Risotto with Shrimp and Asparagus
- 250 grams white Asparagus
- 250 grams green Asparagus
- 1 tsp sugar
- 2 Tbsps lemon juice
- 1 onion
- 1 garlic clove
- 4 Tbsps olive oil
- 350 grams Arborio rice
- 150 milliliters dry white wine
- 2 stems Tarragon
- 2 stems mint
- 8 large shrimp
- Red pepper flakes
- 1 Tbsp butter
- 2 Tbsps grated Parmesan
Rinse both sorts of asparagus. For white asparagus, peel outer layers and trim tough ends. For green asparagus, peel lower thirds of stalks. In a large pot, boil about 1.5 liters (approximately 6 cups) of water. Season with 1-2 teaspoons of salt, add sugar and lemon juice. Boil white asparagus for about 8 minutes, add green asparagus during the last 4 minutes. Remove and cool. Cut asparagus tips and stalks into 2 cm (approximately 3/4 inch) long pieces.

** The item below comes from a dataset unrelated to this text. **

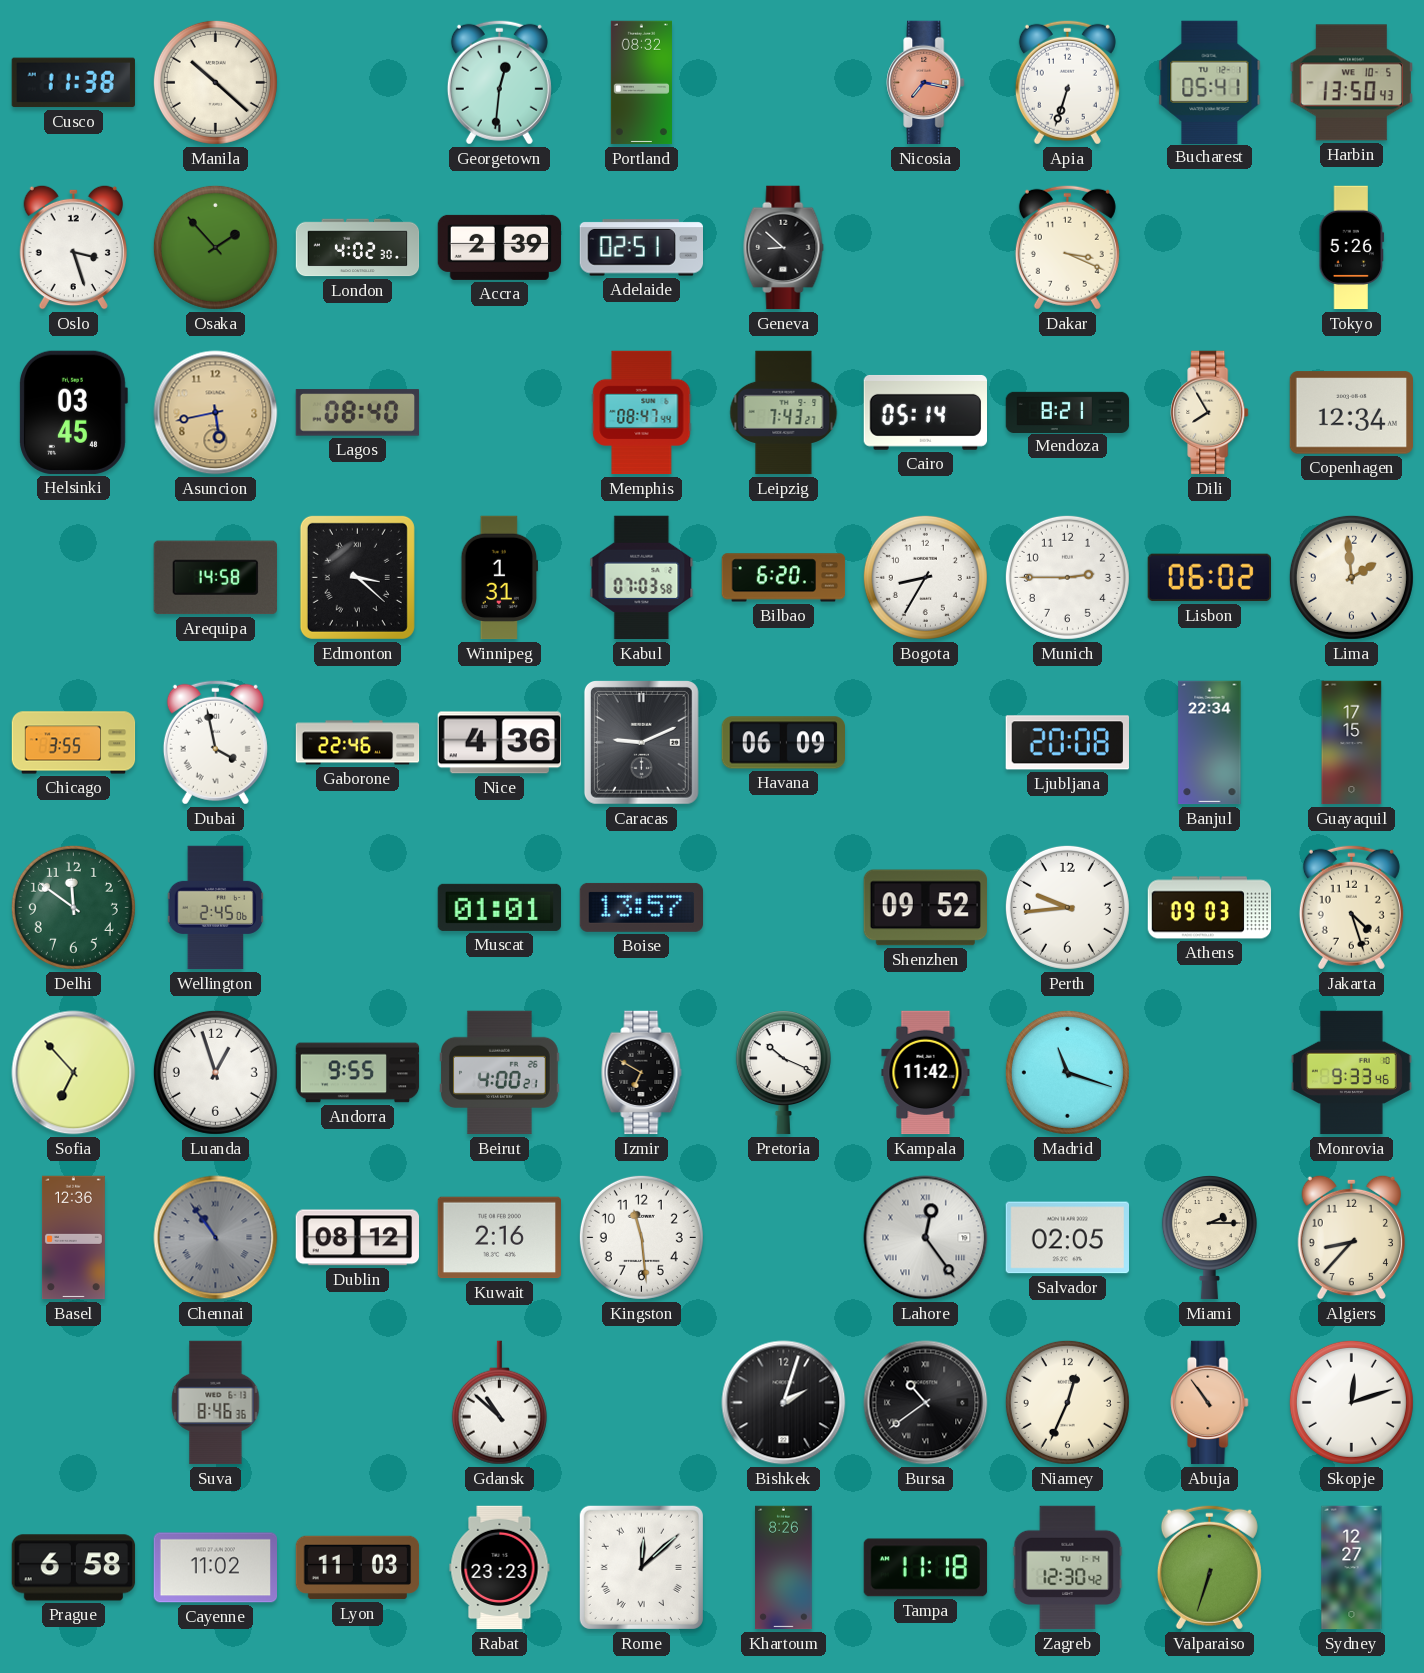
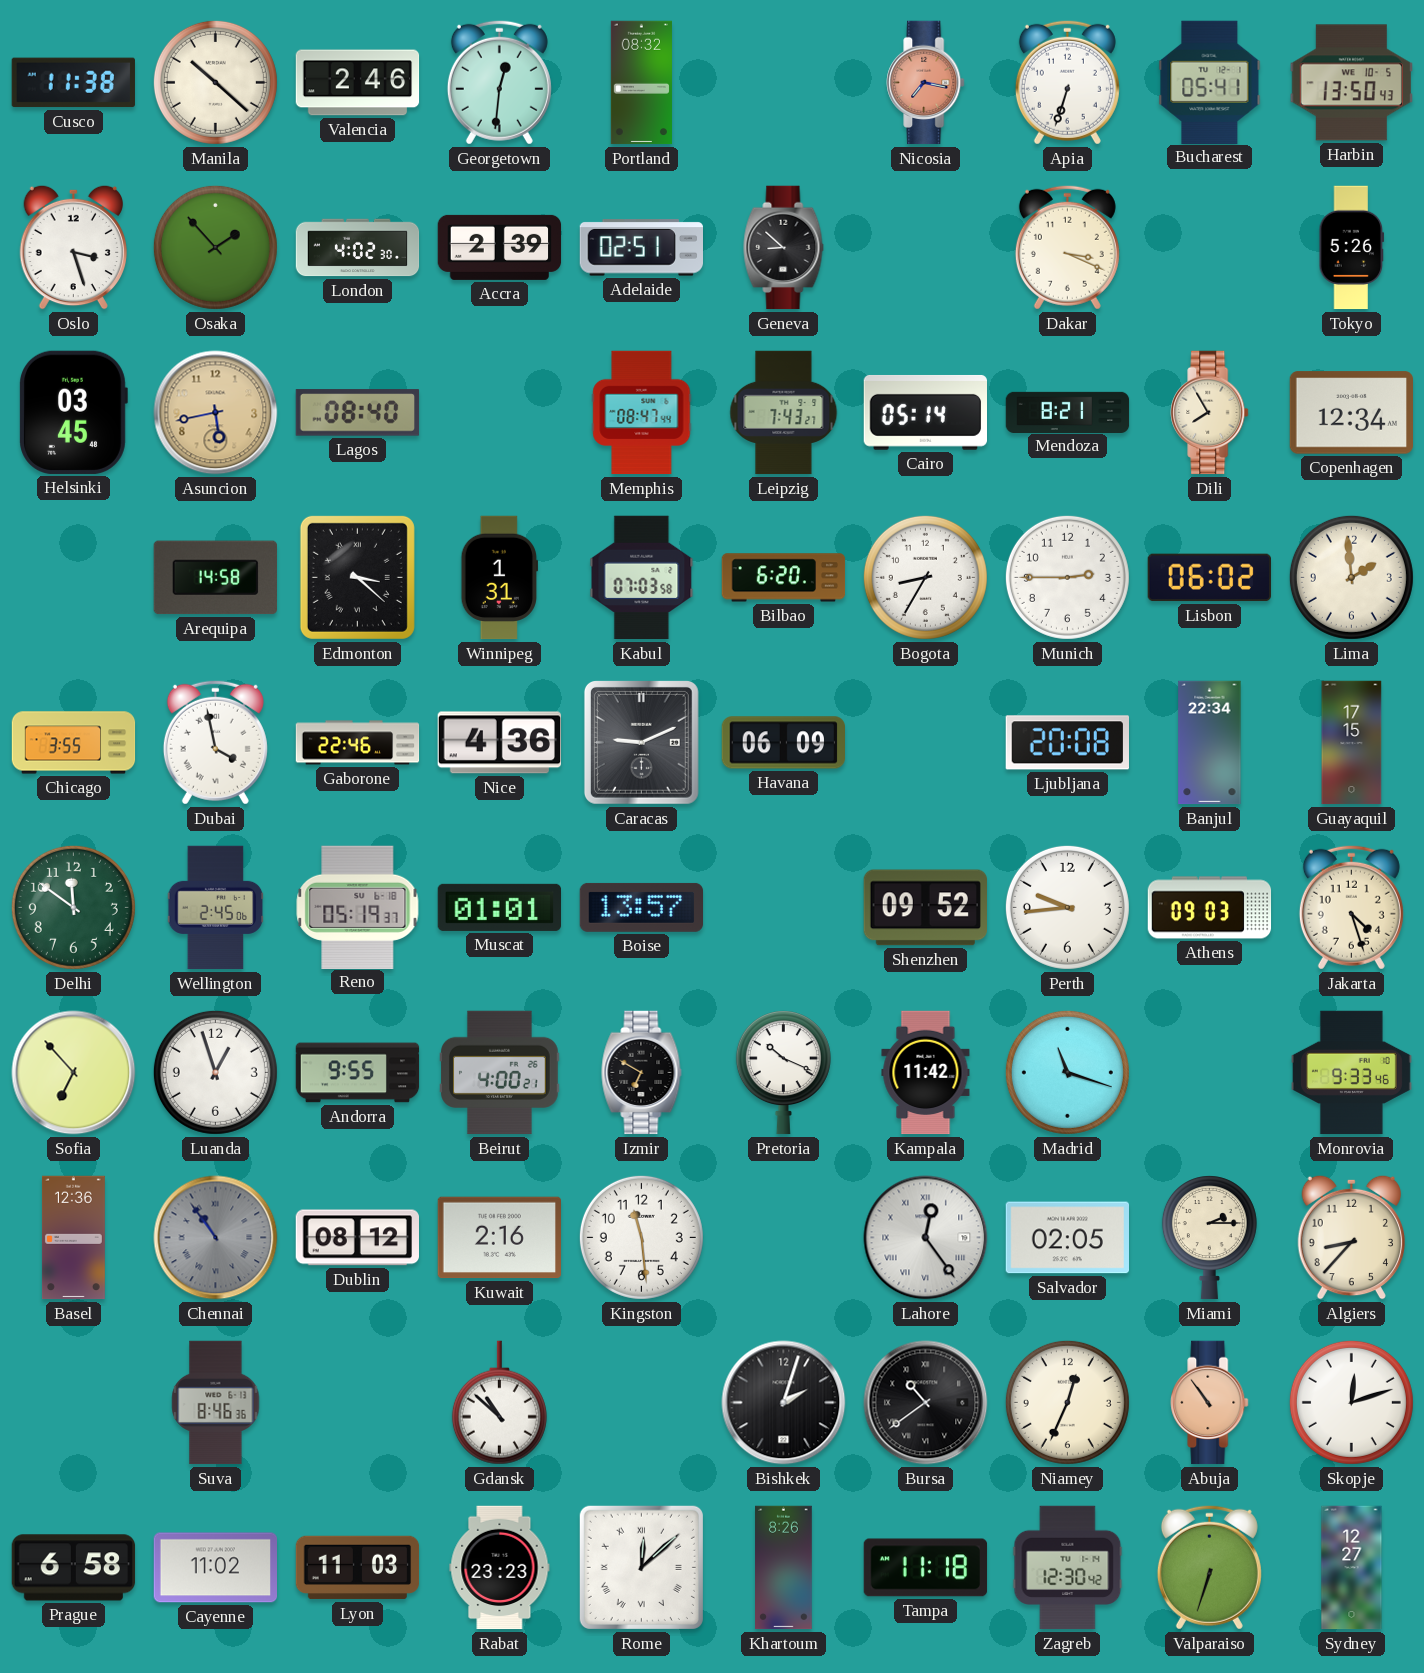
Valencia: none -> 2:46
Reno: none -> 05:19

Peel and finely chop onion and garlic. Heat 2 tablespoons of oil and sauté. Add rice and saute until translucent. Add wine and cook, stirring, until wine is absorbed. Add some of asparagus water until rice is just covered and cook, stirring frequently, until almost all liquid is absorbed. Continue to add asparagus water in this manner and cook until rice is al dente, about 20 minutes, stirring frequently.
Meanwhile, rinse tarragon and mint, shake dry and pluck off leaves. Coarsely chop half of herbs. Rinse shrimp and peel, leaving tails intact. With a small knife, devein and rinse again.
Add asparagus into rice 5 minutes before the of end of cooking.
Heat remaining oil in a pan and saute shrimp for about 2 minutes on each side. Season with salt, pepper and chili. Add butter, parmesan and chopped herbs into risotto. Season with salt and pepper and transfer to plates. Top with two shrimps per plate and garnish with remaining herbs. Serve.